To answer these questions, we need to understand the properties of a spring-mass system and its equations of motion. Let's break down each question and explain how to find the answers step by step:
a) The amplitude of oscillations in a spring-mass system represents the maximum displacement from the equilibrium position. In this case, the equation of motion is given as x = (1.09 m) sin(2.70t). The amplitude can be identified as the coefficient of the sine function, which is 1.09 m. Therefore, the amplitude of these oscillations is 1.09 meters.
b) The maximum speed of the mass can be found by taking the derivative of the displacement equation with respect to time (t). The derivative of sin(2.70t) is 2.70 cos(2.70t). So, the derivative of the displacement equation is dx/dt = (1.09 m)(2.70 cos(2.70t)). To find the maximum speed, we need to evaluate the derivative at the extreme points of the motion, which occur when cos(2.70t) is at its maximum value of 1. Therefore, the maximum speed is (1.09 m)(2.70 × 1) = 2.943 m/s.
c) The spring potential energy is given by the equation U = (1/2)kx^2, where U is the potential energy, k is the spring constant, and x is the displacement from the equilibrium position. In this case, the equation for displacement is x = (1.09 m) sin(2.70t), and when the spring is stretched at its maximum, x = 1.09 m. The spring constant (k) is not given, so it needs to be provided to calculate the spring potential energy (U).
d) When the spring is not stretched, the displacement (x) is zero. Therefore, the potential energy (U) is also zero because U = (1/2)kx^2. However, to calculate the kinetic energy (KE) of the mass, we need its velocity. Given that the spring is not stretched, the mass is at its equilibrium position, where the velocity is zero. Therefore, the kinetic energy of the mass is also zero.

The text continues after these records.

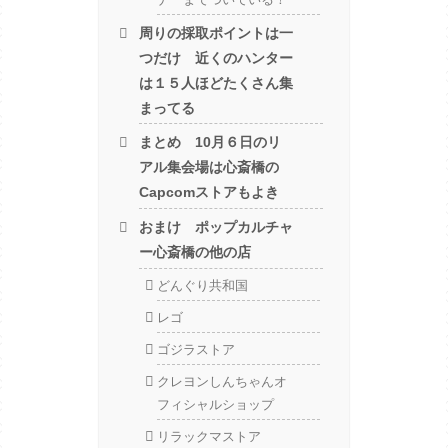
周りの採取ポイントは一
つだけ 近くのハンター
は１５人ほどたくさん集
まってる
まとめ 10月６日のリ
アル集会場は心斎橋の
Capcomストアもよき
おまけ ポップカルチャ
ー心斎橋の他の店
どんぐり共和国
レゴ
ゴジラストア
クレヨンしんちゃんオ
フィシャルショップ
リラックマストア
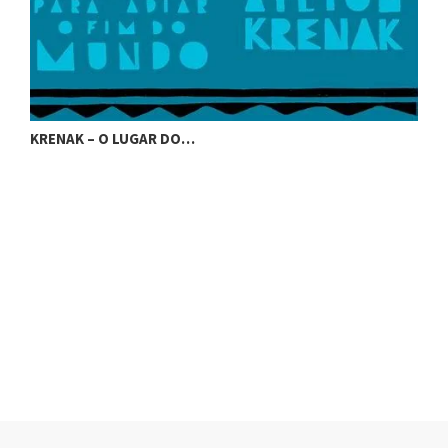
KRENAK – O LUGAR DO…
K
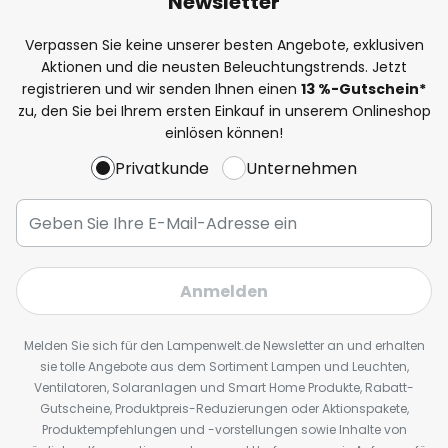
Newsletter
Verpassen Sie keine unserer besten Angebote, exklusiven
Aktionen und die neusten Beleuchtungstrends. Jetzt
registrieren und wir senden Ihnen einen
13
%
-Gutschein*
zu, den Sie bei Ihrem ersten Einkauf in unserem Onlineshop
einlösen können!
Privatkunde
Unternehmen
Anmelden
Melden Sie sich für den Lampenwelt.de Newsletter an und erhalten
sie tolle Angebote aus dem Sortiment Lampen und Leuchten,
Ventilatoren, Solaranlagen und Smart Home Produkte, Rabatt-
Gutscheine, Produktpreis-Reduzierungen oder Aktionspakete,
Produktempfehlungen und -vorstellungen sowie Inhalte von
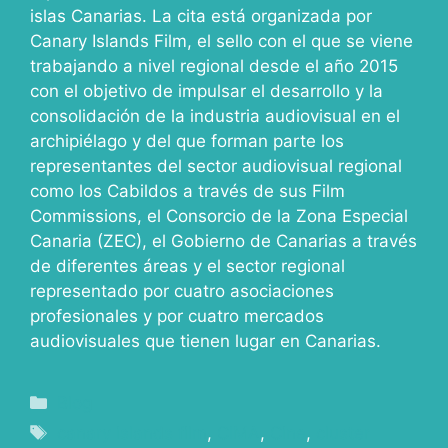
islas Canarias. La cita está organizada por
Canary Islands Film, el sello con el que se viene
trabajando a nivel regional desde el año 2015
con el objetivo de impulsar el desarrollo y la
consolidación de la industria audiovisual en el
archipiélago y del que forman parte los
representantes del sector audiovisual regional
como los Cabildos a través de sus Film
Commissions, el Consorcio de la Zona Especial
Canaria (ZEC), el Gobierno de Canarias a través
de diferentes áreas y el sector regional
representado por cuatro asociaciones
profesionales y por cuatro mercados
audiovisuales que tienen lugar en Canarias.
Blog
canary islands film
,
CIMA
,
Cine
,
cluster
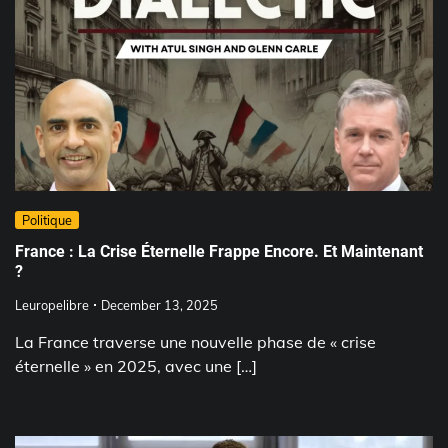
Politique
France : La Crise Éternelle Frappe Encore. Et Maintenant
?
Leuropelibre
December 13, 2025
La France traverse une nouvelle phase de « crise
éternelle » en 2025, avec une […]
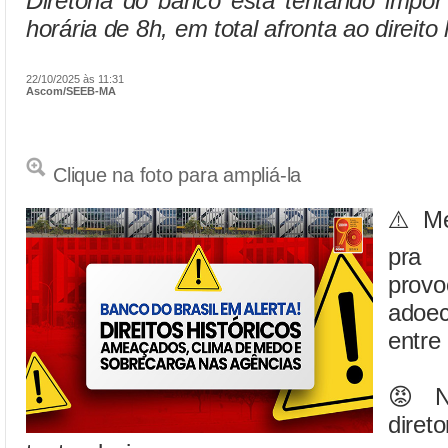
Diretoria do banco está tentando impo
horária de 8h, em total afronta ao direito 
22/10/2025 às 11:31
Ascom/SEEB-MA
Clique na foto para ampliá-la
⚠️ Me
pra
prov
adoe
entre
😡 N
dire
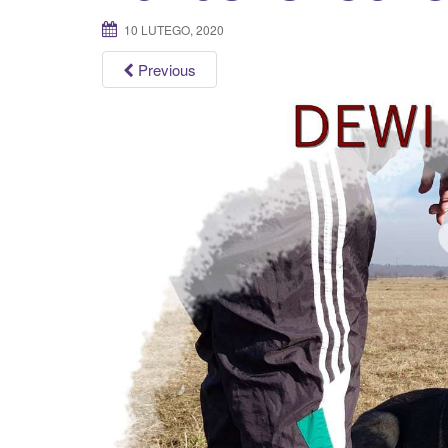
10 LUTEGO, 2020
Previous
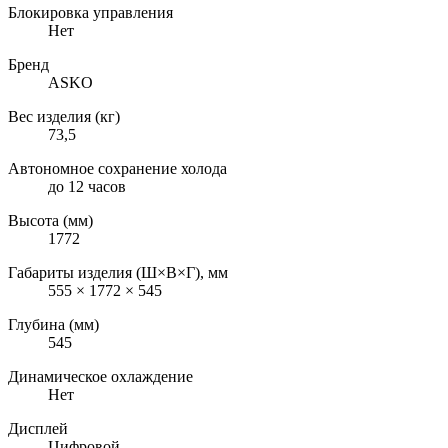
Блокировка управления
Нет
Бренд
ASKO
Вес изделия (кг)
73,5
Автономное сохранение холода
до 12 часов
Высота (мм)
1772
Габариты изделия (Ш×В×Г), мм
555 × 1772 × 545
Глубина (мм)
545
Динамическое охлаждение
Нет
Дисплей
Цифровой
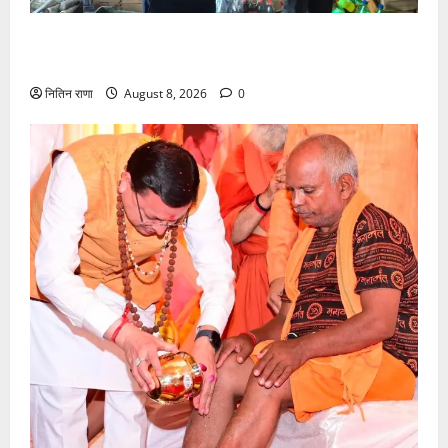
कांवड़ मेला-2026 के दृष्टिगत खाद्य सुरक्षा एवं औषधि प्रशासन
ने चलाया सघन निरीक्षण अभियान
नितिन राणा
August 8, 2026
0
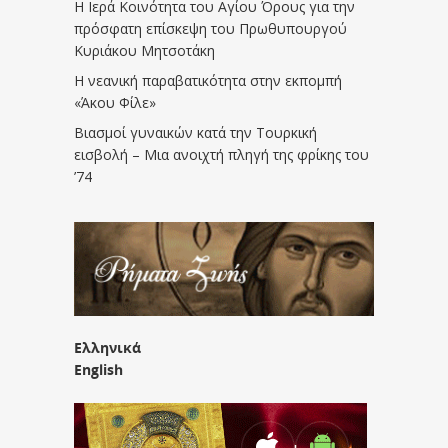
Η Ιερά Κοινότητα του Αγίου Όρους για την
πρόσφατη επίσκεψη του Πρωθυπουργού
Κυριάκου Μητσοτάκη
Η νεανική παραβατικότητα στην εκπομπή
«Άκου Φίλε»
Βιασμοί γυναικών κατά την Τουρκική
εισβολή – Μια ανοιχτή πληγή της φρίκης του
’74
Ελληνικά
English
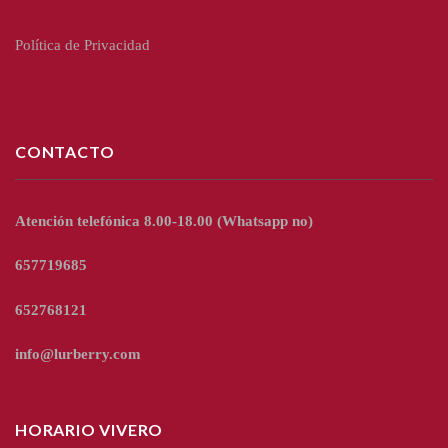
Política de Privacidad
CONTACTO
Atención telefónica 8.00-18.00
(Whatsapp no)
657719685
652768121
info@lurberry.com
HORARIO VIVERO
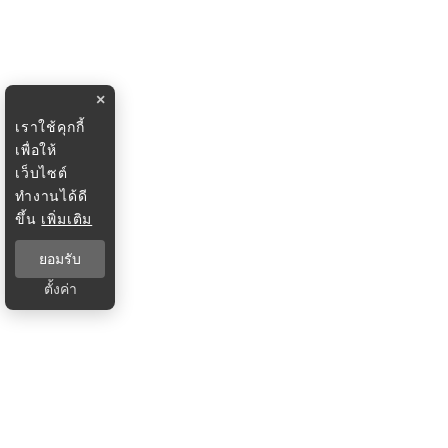
×
เราใช้คุกกี้
เพื่อให้
เว็บไซต์
ทำงานได้ดี
ขึ้น
เพิ่มเติม
ยอมรับ
ตั้งค่า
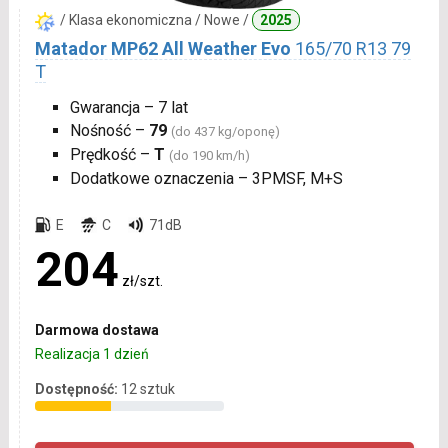
/ Klasa ekonomiczna / Nowe /
2025
Matador MP62 All Weather Evo
165/70 R13 79
T
Gwarancja – 7 lat
Nośność –
79
(do 437 kg/oponę)
Prędkość –
T
(do 190 km/h)
Dodatkowe oznaczenia – 3PMSF, M+S
E
C
71dB
204
zł/szt.
Darmowa dostawa
Realizacja 1 dzień
Dostępność:
12 sztuk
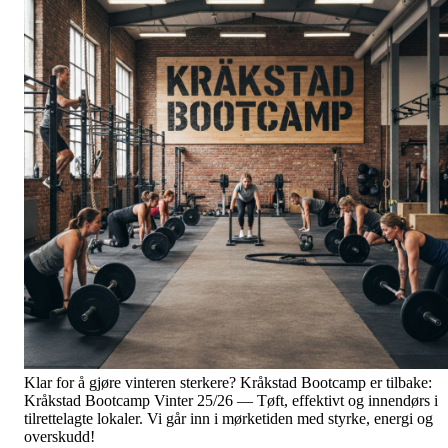
Klar for å gjøre vinteren sterkere? Kråkstad Bootcamp er tilbake:
Kråkstad Bootcamp Vinter 25/26 — Tøft, effektivt og innendørs i
tilrettelagte lokaler. Vi går inn i mørketiden med styrke, energi og
overskudd!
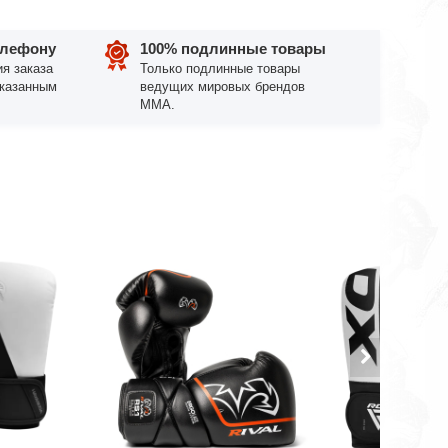
елефону
100% подлинные товары
я заказа
Только подлинные товары
указанным
ведущих мировых брендов
ММА.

e) The kinetic energy (KE) of the mass can be calculated using the equation KE = (1/2)mv^2, where KE is kinetic energy, m is the mass, and v is the velocity. The velocity can be found by differentiating the displacement equation with respect to time (t). So, dx/dt = (1.09 m)(2.70 cos(2.70t)). To calculate the kinetic energy when the spring is stretched by 0.22 m, we need to plug this value into the displacement equation, x = (1.09 m) sin(2.70t), and find the time (t) when x = 0.22 m. Once we find the time, we can calculate the velocity (v) using the derivative we previously computed. Finally, we can use the velocity and mass values to calculate the kinetic energy (KE).
Please provide the value of the spring constant (k) to proceed with the calculations for part c and e.